● **EXERCISE DESCRIPTION**
Answer with a number only: how many lines of the entries below contain the word "service"?
>>>>>
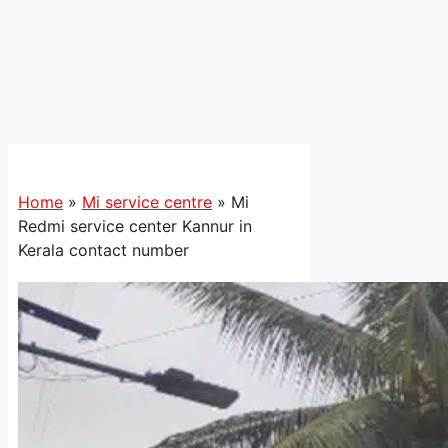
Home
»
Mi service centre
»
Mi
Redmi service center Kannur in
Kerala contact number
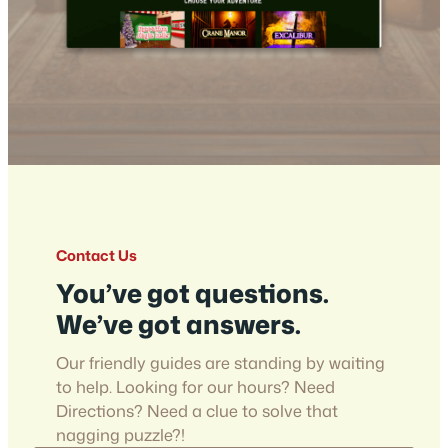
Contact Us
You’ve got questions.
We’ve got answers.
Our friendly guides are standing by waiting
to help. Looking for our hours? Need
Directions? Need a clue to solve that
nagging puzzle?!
<<<<<
● **ANSWER FOR THE TASK**
2